Test de paranoia
Responda las 15 preguntas eligiendo, en cada una, la opción que mejor describa cómo suele vivir usted esa situación. Al final obtendrá una lectura de qué tan presentes están hoy, en su día a día, cinco patrones cotidianos de desconfianza y cautela. Le llevará unos 4 minutos.
Este test tiene únicamente fines informativos y no sustituye un diagnóstico profesional. Consulte a un profesional cualificado para obtener asesoramiento médico o psicológico.
La casa sin cerca. Señales de paranoia mínimas.
En sus respuestas, estos cinco patrones —la lectura del juicio ajeno, la desconfianza hacia la gente nueva, la sensación de ser observado, la idea de que algo se hace a propósito contra usted, la necesidad de guardarse información— aparecen muy poco o directamente no aparecen en su vida cotidiana ahora mismo.
Una mirada que no sabe cómo interpretar, un silencio a media conversación, un desconocido amable: todo eso tiende a quedarse en lo que es, sin que la cabeza le busque una segunda lectura.
Esa facilidad para tomar las cosas tal como vienen tiene su lado bueno: no gasta energía sospechando de gente que no le ha dado motivos.

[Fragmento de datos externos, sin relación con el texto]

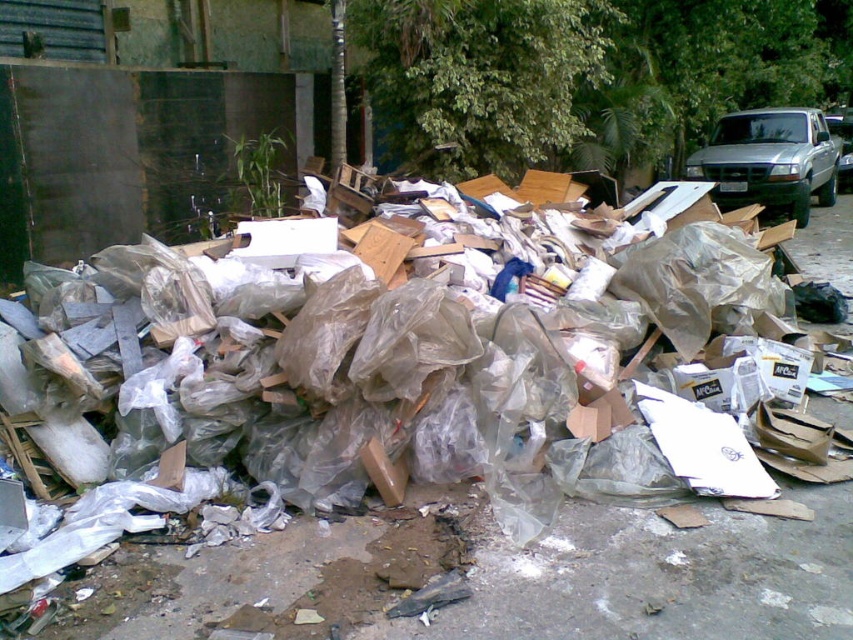 Question: Does translucent plastic debris at center have a greater width compared to silver metallic truck at upper right?

Choices:
 (A) no
 (B) yes

Answer: (B)

Question: Is translucent plastic debris at center thinner than silver metallic truck at upper right?

Choices:
 (A) no
 (B) yes

Answer: (A)

Question: Does translucent plastic debris at center appear over silver metallic truck at upper right?

Choices:
 (A) yes
 (B) no

Answer: (B)

Question: Which point is farther from the camera taking this photo?

Choices:
 (A) (804, 128)
 (B) (219, 577)

Answer: (A)

Question: Which point is farther from the camera taking this photo?

Choices:
 (A) (810, 109)
 (B) (817, 618)

Answer: (A)

Question: Which point is farther to the camera?

Choices:
 (A) (788, 120)
 (B) (805, 568)

Answer: (A) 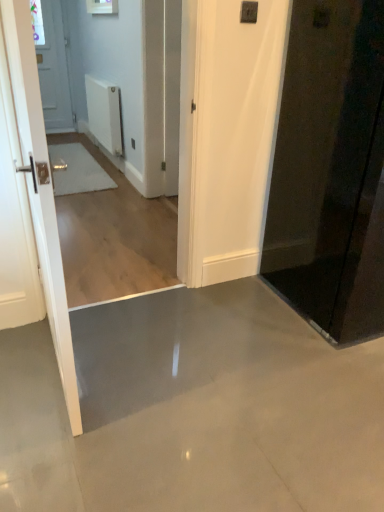 Question: Is white glossy door at left, arranged as the 2th door when viewed from the right, facing towards white matte radiator at upper center?

Choices:
 (A) yes
 (B) no

Answer: (B)

Question: Considering the relative positions of white glossy door at left, arranged as the 2th door when viewed from the right, and white matte radiator at upper center in the image provided, is white glossy door at left, arranged as the 2th door when viewed from the right, in front of white matte radiator at upper center?

Choices:
 (A) no
 (B) yes

Answer: (B)

Question: From the image's perspective, is white glossy door at left, arranged as the 1th door when viewed from the left, on white matte radiator at upper center?

Choices:
 (A) no
 (B) yes

Answer: (A)

Question: Can you confirm if white glossy door at left, arranged as the 2th door when viewed from the right, is thinner than white matte radiator at upper center?

Choices:
 (A) yes
 (B) no

Answer: (A)

Question: Can you confirm if white glossy door at left, arranged as the 1th door when viewed from the left, is bigger than white matte radiator at upper center?

Choices:
 (A) yes
 (B) no

Answer: (A)

Question: Does white glossy door at left, arranged as the 1th door when viewed from the left, appear on the left side of white matte radiator at upper center?

Choices:
 (A) no
 (B) yes

Answer: (A)

Question: Does black glossy door at right, the 2th door in the left-to-right sequence, turn towards white glossy door at left, arranged as the 2th door when viewed from the right?

Choices:
 (A) yes
 (B) no

Answer: (B)

Question: From a real-world perspective, is black glossy door at right, the first door in the right-to-left sequence, below white glossy door at left, arranged as the 2th door when viewed from the right?

Choices:
 (A) no
 (B) yes

Answer: (A)

Question: Is white glossy door at left, arranged as the 2th door when viewed from the right, located within black glossy door at right, the 2th door in the left-to-right sequence?

Choices:
 (A) yes
 (B) no

Answer: (B)

Question: Is black glossy door at right, the 2th door in the left-to-right sequence, next to white glossy door at left, arranged as the 1th door when viewed from the left, and touching it?

Choices:
 (A) yes
 (B) no

Answer: (B)

Question: From the image's perspective, is black glossy door at right, the first door in the right-to-left sequence, above white glossy door at left, arranged as the 1th door when viewed from the left?

Choices:
 (A) no
 (B) yes

Answer: (B)

Question: Is black glossy door at right, the first door in the right-to-left sequence, bigger than white glossy door at left, arranged as the 1th door when viewed from the left?

Choices:
 (A) yes
 (B) no

Answer: (A)

Question: Is black glossy door at right, the 2th door in the left-to-right sequence, looking in the opposite direction of white matte radiator at upper center?

Choices:
 (A) no
 (B) yes

Answer: (B) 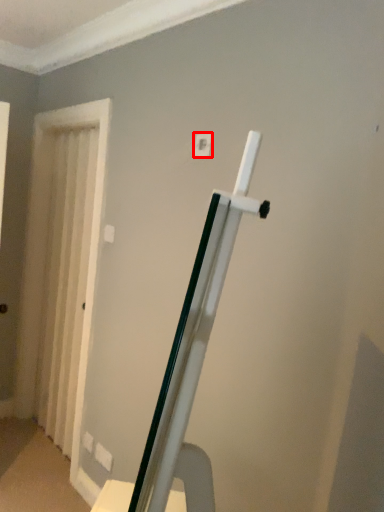 Question: From the image's perspective, what is the correct spatial positioning of light switch (annotated by the red box) in reference to curtain?

Choices:
 (A) above
 (B) below

Answer: (A) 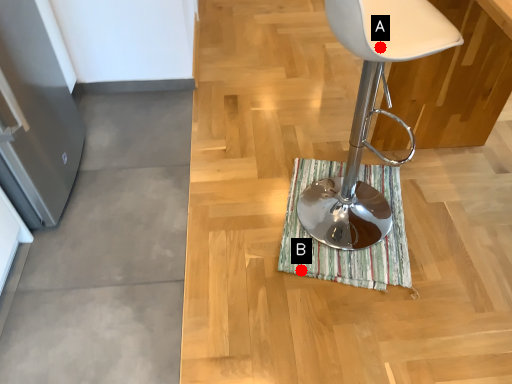 Question: Two points are circled on the image, labeled by A and B beside each circle. Which of the following is the farthest from the observer?

Choices:
 (A) A is further
 (B) B is further

Answer: (B) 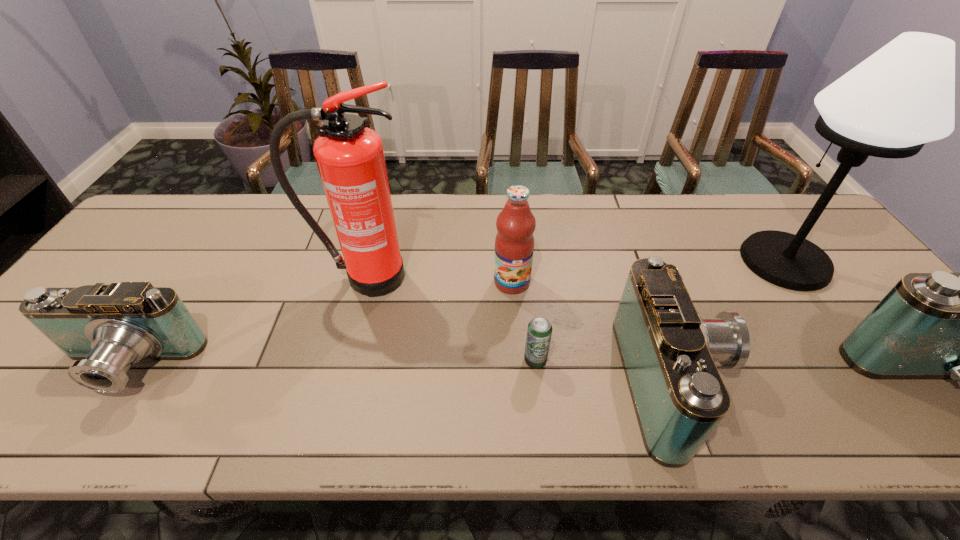 Find the location of a particular element. vacant space at the near edge is located at coordinates (361, 372).

Image resolution: width=960 pixels, height=540 pixels. Identify the location of free region at the right edge of the desktop. (858, 323).

At what (x,y) coordinates should I click in order to perform the action: click on free location at the far left corner of the desktop. Please return your answer as a coordinate pair (x, y). The width and height of the screenshot is (960, 540). Looking at the image, I should click on click(x=155, y=228).

This screenshot has width=960, height=540. What are the coordinates of `vacant area between the fruit juice and the beer can` in the screenshot? It's located at (523, 321).

The height and width of the screenshot is (540, 960). Find the location of `vacant space that's between the table lamp and the fire extinguisher`. vacant space that's between the table lamp and the fire extinguisher is located at coordinates (574, 269).

You are a GUI agent. You are given a task and a screenshot of the screen. Output one action in this format:
    pyautogui.click(x=<x>, y=<y>)
    Task: Click on the unoccupied position between the second camcorder from left to right and the sixth object from right to left
    
    Given the screenshot: What is the action you would take?
    pyautogui.click(x=520, y=329)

El precio, si lo hay, es ocasional: alguna vez puede tomarle la palabra a quien no la merecía, o tardar un poco más en notar un patrón real de mala fe cuando de verdad está ahí. Esto no significa que usted nunca sienta cautela por nada — solo que, a esta frecuencia, estos cinco patrones concretos no forman parte de su día a día.
Una cerca baja y la cancela abierta. Señales de paranoia leves.
En sus respuestas, estos cinco patrones aparecen de vez en cuando, no como rutina: hay una base de confianza que convive con momentos puntuales de cautela cuando algo, genuinamente, no termina de encajar.
Un mensaje que tarda en responder, un comentario suelto que se queda dando vueltas un rato, alguna reunión donde nota más ojos encima de los que la situación pide: son episodios, no un patrón que atraviese toda la semana.
Esa cautela bien calibrada suele servirle: nota cuando algo huele raro sin necesidad de que se lo confirmen.
El costo es pequeño pero real: de vez en cuando esa misma cautela se posa sobre una señal que en realidad no significaba nada. Esta lectura no dice qué situación en concreto la dispara con más frecuencia — solo refleja qué tan seguido aparece, en conjunto, a lo largo de su semana.
El seto y la cancela cerrada. Señales de paranoia moderadas.
Esta lectura es genuinamente mixta, no un cajón de sastre para quien no cayó en ningún extremo: algunos de estos cinco patrones aparecen con cierta regularidad en sus respuestas, mientras que otros casi no se presentan, sin una inclinación clara hacia un solo lado.
Puede que la desconfianza hacia gente nueva le resulte bastante familiar, mientras que la sensación de ser observado casi no aparece — o al revés: la combinación exacta es suya, no un patrón único para todos los que caen en esta banda.
El balance entre confiar y protegerse, en su caso, parece moverse según el día, la relación o la situación concreta, más que asentarse en un solo punto fijo.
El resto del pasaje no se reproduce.